4. Comparisons of empirical antibiotics, antibiotic adequacy, and treatment outcomes between the two groups

In community-onset APN, 3rd-generation cephalosporins were the most commonly used empirical antibiotics in both groups (90.2% vs. 80.0%, P = 0.164), followed by carbapenem (6.2% vs. 12.0%, P = 0.389). One hundred thirty-seven cases of E. coli and 24 cases of K. pneumoniae were treated using concordant antibiotics. The adequacy of empirical antibiotics showed 70.6% in E.coli and 96.0% in K. pneumoniae group (P = 0.007).
No significant differences between the two groups were observed in the cases with defervescence within 72 hours (75.8% vs. 84.0%, P = 0.360) and acute kidney injury (15.5% vs. 24.0%, P = 0.263). Hospital stay after infection was longer in E. coli than in K. pneumoniae group (12.46 days vs. 10.48 days, P = 0.187). Thirty-day mortality (0.5% vs. 4.0%, P = 0.216) and infection related 30-day mortality (0.0% vs. 6.2%, P = 0.076) showed no significant differences between the two groups. Relapsed UTI within 3 months was more commonly observed in K. pneumoniae when compared to E. coli group with no significance (5.2% vs. 12.0%, P = 0.376).
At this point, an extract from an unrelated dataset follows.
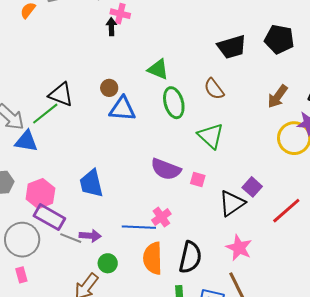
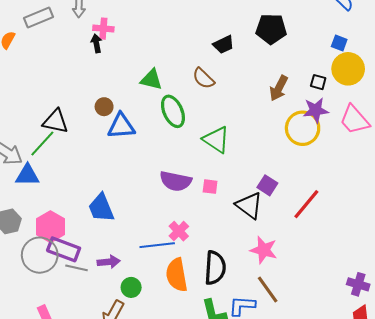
black trapezoid: (232, 47) -> (224, 45), size x0.7
brown semicircle: (214, 89) -> (203, 78), moved
black triangle: (232, 203) -> (249, 206), turned -40
gray line: (71, 238) -> (76, 268), moved
gray circle: (22, 240) -> (40, 255), moved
In healthcare-associated APN, 3rd-generation cephalosporins were the most commonly used empirical antibiotics in both groups (62.5% vs. 47.7%, P = 0.128), followed by carbapenem (28.1% vs. 27.3%, P = 0.923). Thirty-seven cases of E. coli (57.8%) were treated using concordant antibiotics and 27 cases using discordant antibiotics. Considering these 27 discordant cases, the treatment was modified to definitive antibiotics during hospitalization and 24/27 cases (88.8%) were modified within 72 hours. Thirty cases of K. pneumoniae (60%) were treated using concordant antibiotics, and 20 cases using discordant antibiotics. Among them, 18/20 (90.0%) cases were modified to definitive antibiotics and 15/20 cases (75.0%) were modified within 72 hours. Comparison of the adequacy of empirical antibiotics showed no significant differences between the two groups (P = 0.617). The duration of antimicrobial treatment was longer in the E. coli group than in the K. pneumoniae group (21.4 days vs. 15.6 days, P = 0.003).
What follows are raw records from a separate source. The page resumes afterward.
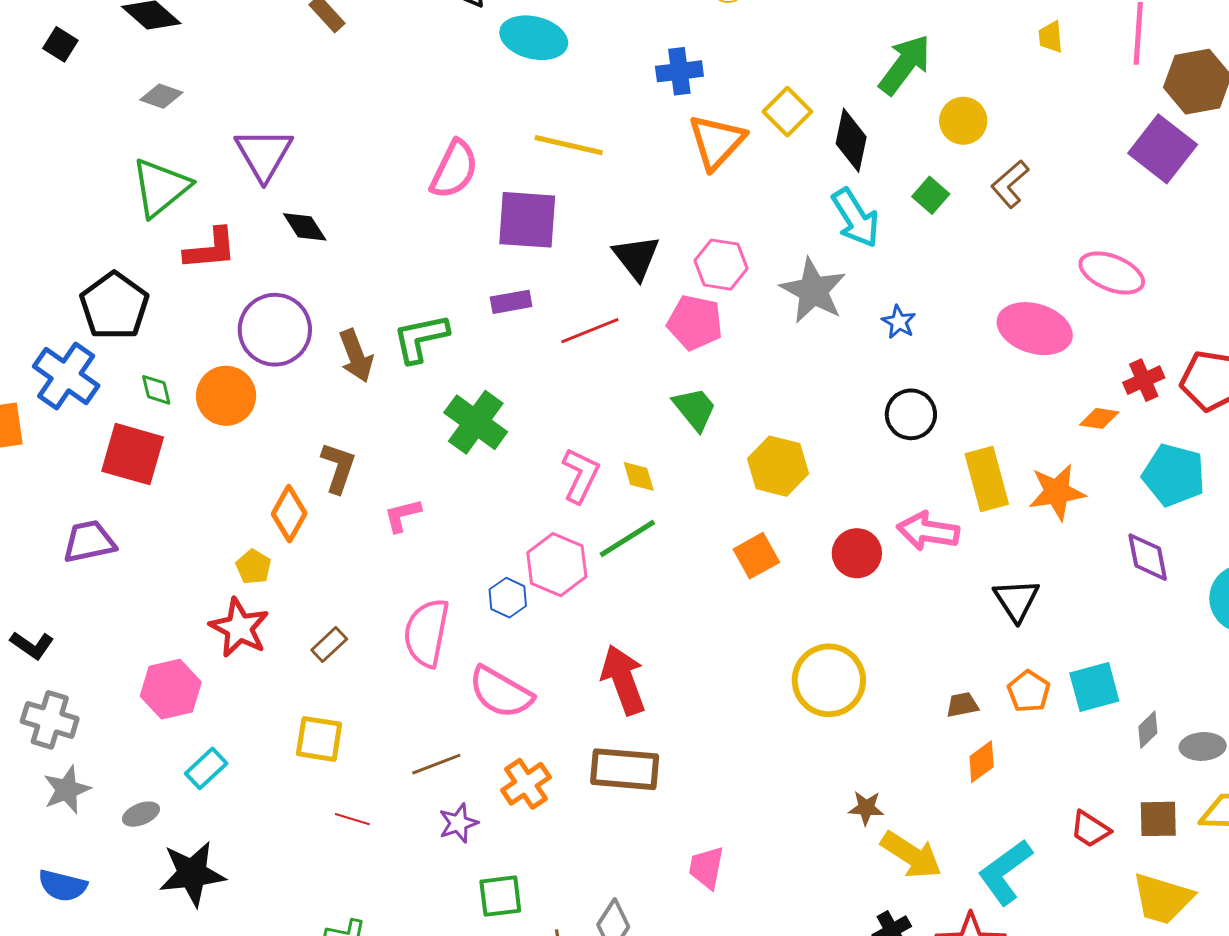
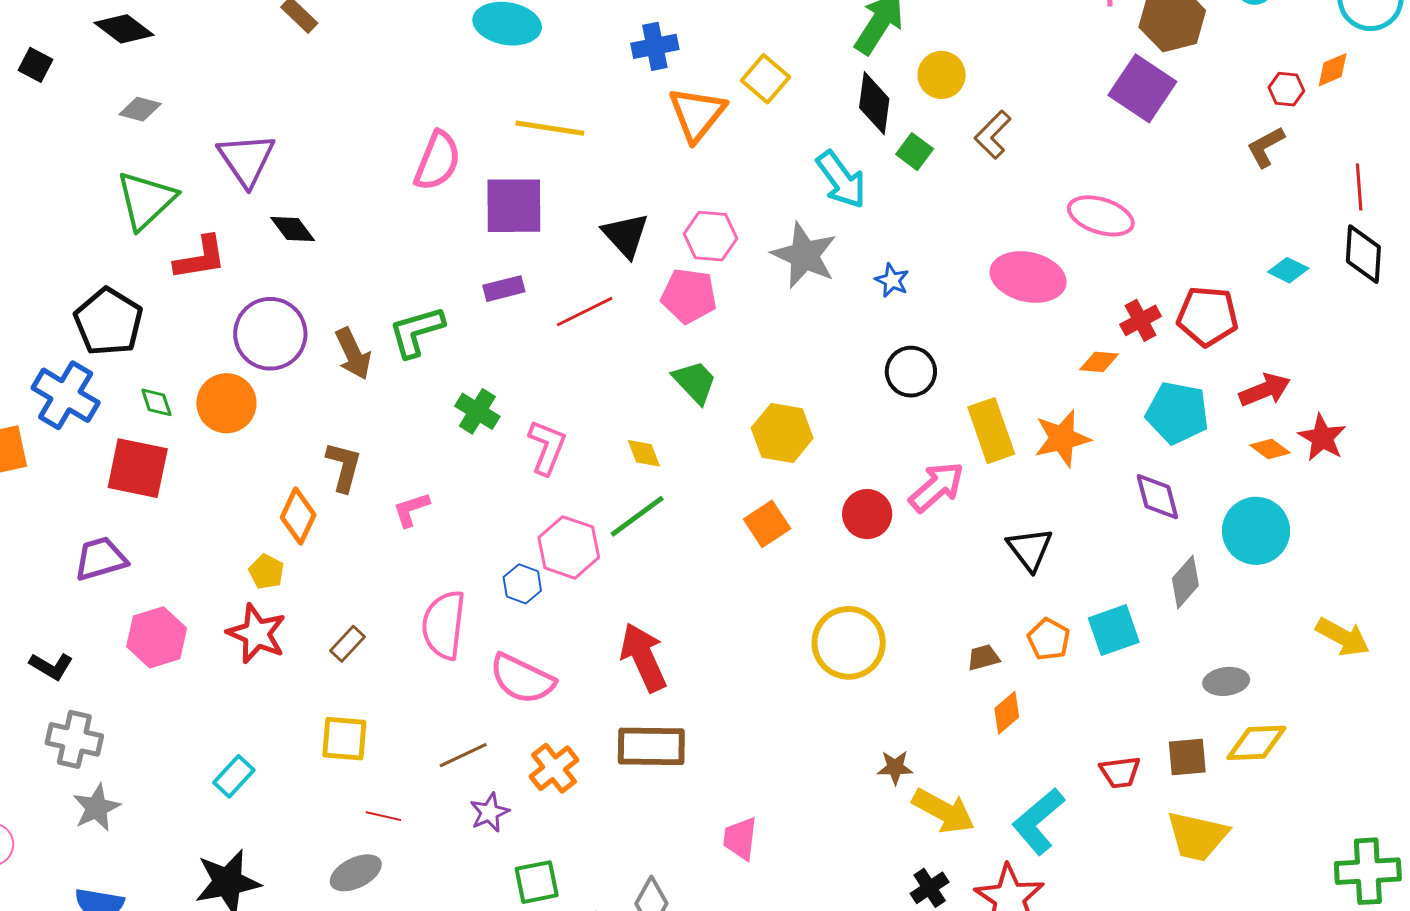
black diamond: (851, 140) -> (874, 103), moved
green cross: (476, 422) -> (477, 411), size x0.7
pink L-shape: (581, 475) -> (547, 447), moved
pink arrow: (928, 531) -> (937, 487), turned 134
pink hexagon: (171, 689) -> (157, 637), moved
gray diamond: (1148, 730) -> (1185, 582), moved, size x1.4
gray ellipse: (141, 814) -> (356, 873), moved, size x1.4
red trapezoid: (1090, 829) -> (1120, 772), turned -36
Need for an invasive procedure was observed in 12.5% of E. coli cases and 4.0% of K. pneumoniae cases with no significance (P = 0.182). No significant differences between the two groups were observed in the cases with defervescence within 72 hours and acute kidney injury (Table 5). Hospital stay after infection was longer in K. pneumoniae than in E. coli group (20.2 days vs. 26.1 days, P = 0.124). Thirty-day mortality was significantly higher in K. pneumoniae group. However, infection-related 30-day mortality showed no significant difference between the two groups. Relapsed UTI within 3 months was more commonly observed in E. coli when compared to K. pneumoniae group with no significance (15.6% vs. 6.0%, P = 0.109).
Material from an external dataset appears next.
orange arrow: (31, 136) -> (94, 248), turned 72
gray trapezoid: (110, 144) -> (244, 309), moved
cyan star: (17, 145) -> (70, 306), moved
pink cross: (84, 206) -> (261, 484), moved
Relapses within 3 months, infection related 30-day mortality, and defervescences within 72 hours showed no significant differences according to adequacy of empirical antibiotics.

Discussion

E. coli and K. pneumoniae are two of the most common pathogens associated with high morbidity and mortality among Gram-negative bacilli, especially in UTI [18]. The etiologies of UTI were diverse according to regions and countries, and dependent on the severity of complications; E. coli was the most common, followed by K. pneumonia [671920]. Baizet et al. reported that E. coli was the most common pathogen in cystitis, pyelonephritis in females, and upper UTI in male. K. pneumoniae was the second most common pathogen in pyelonephritis in females and upper UTI in males [19]. Comparisons of clinical characteristics between E. coli and K. pneumoniae had been presented in many reports [1921]; however, comparative studies regarding the differences in antimicrobial resistance rates and predisposing factors between the two strains were rare. In this study, we compared clinical characteristics, treatment outcomes, and determined the antimicrobial susceptibility profiles of UTI between E. coli and K. pneumoniae.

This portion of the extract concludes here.